Карин зажигает настольную лампу, надевает очки, открывает папку и с известной педантичностью вынимает из нее счета, бумаги и коричневый конверт.
— Твою записную книжку я искала везде: в ящиках письменного стола, в твоих сумках и в шкафу — все напрасно. Ты уверена, что Хенрик ее не брал?
— Не знаю.
— Кроме того, я позвонила в прачечную на Эстермальме, как ты просила, и договорилась с ними на конец месяца. — Спасибо.
— И еще: имей в виду, что Эллен не останется. Поэтому я сократила отпуск Эви. Она уже раскрутилась вовсю. Но Эллен не останется. Во-первых, она страшно устала, во-вторых, ее поездка домой откладывалась уже два раза. Так что она рада вернуться ко мне в покой Уппсалы. Будет лучше, если Эви возьмет все в свои руки с самого начала, поскольку ей предстоит заниматься хозяйством. Май была сильно простужена, но сейчас опять на ногах. Она девушка ловкая, и ты можешь полностью на нее положиться. А Эллен уехала. Три помощницы тебе ведь ни к чему?
— Ни к чему.
— Перед тем как приехать сюда, я зашла в магазин «Рэрстранд» и заказала шесть закусочных тарелок с тем же узором, что и имеющиеся. Их доставят на следующей неделе
— Спасибо.
— Здесь в папке подписанные счета, они подсчитаны и занесены в хозяйственную книгу. Все сошлось — с точностью до трех крон.
— Спасибо.
— В конверте несколько писем Хенрика ко мне, которые, мне кажется, тебе следует прочитать. Ты спрашивала, как я узнала.
— Спасибо.
— Да, пока не забыла: я отнесла большую серебряную десертную ложку в мастерскую — отремонтировать и почистить. Хюмлегордсгатан, один. Ложку получишь через месяц — у них масса работы, но я подумала, что если не сделать это сейчас, это не будет сделано никогда. Они обещали, что ложка станет как новая.
Больше добавить нечего. Анна встает, идет к стулу у двери и надевает пальто — шляпу она держит в руках.

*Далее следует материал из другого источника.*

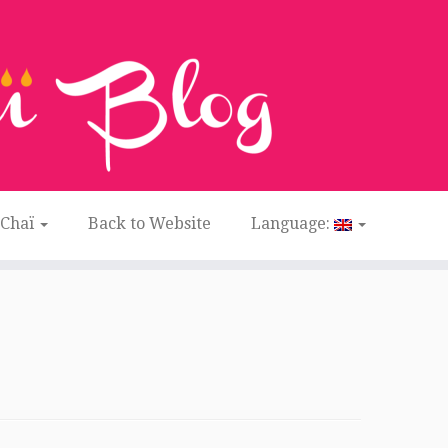
 Chaï
Back to Website
Language:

Поворачивается спиной к матери, которая по-прежнему сидит у окна. Хочет что-то сказать, но не находит нужных слов.
— Анна!
— Да?
— Подойди ко мне.
Анна послушно подходит к матери и останавливается возле нее, словно маленькая девочка, опустив голову и отводя глаза.

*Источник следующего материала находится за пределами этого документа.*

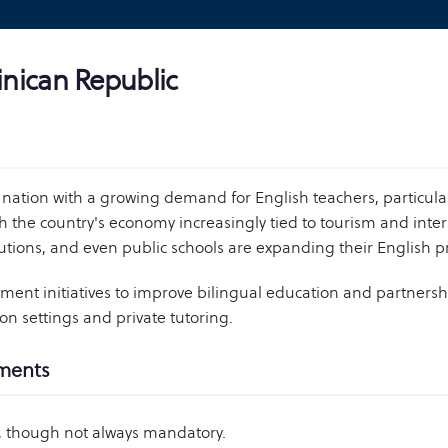
inican Republic
nation with a growing demand for English teachers, particula
h the country's economy increasingly tied to tourism and intern
titutions, and even public schools are expanding their Englis
nt initiatives to improve bilingual education and partnershi
on settings and private tutoring.
ements
d, though not always mandatory.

— Что вы собирались мне сказать, мама?
— Мне не хочется, чтобы мы расставались врагами.
— Я вам не враг. Напротив, я страшно благодарна вам, мама, за все, что вы сделали для меня в это долгое и трудное время. Даже не представляю, как бы все было, если бы вы, мама, не помогли. Так что я благодарю от всего сердца. Я поступила глупо, не рассказав вам о моей связи с Тумасом. Глупо, особенно потому, что я должна была бы предугадать, как поступит Хенрик. Это же ясно. Поставив вас в известность, он навредил бы нам обеим. Очевидно, это было выгодно во многих отношениях. Господи, Господи правый, как я ненавижу этого человека. Хоть бы он умер.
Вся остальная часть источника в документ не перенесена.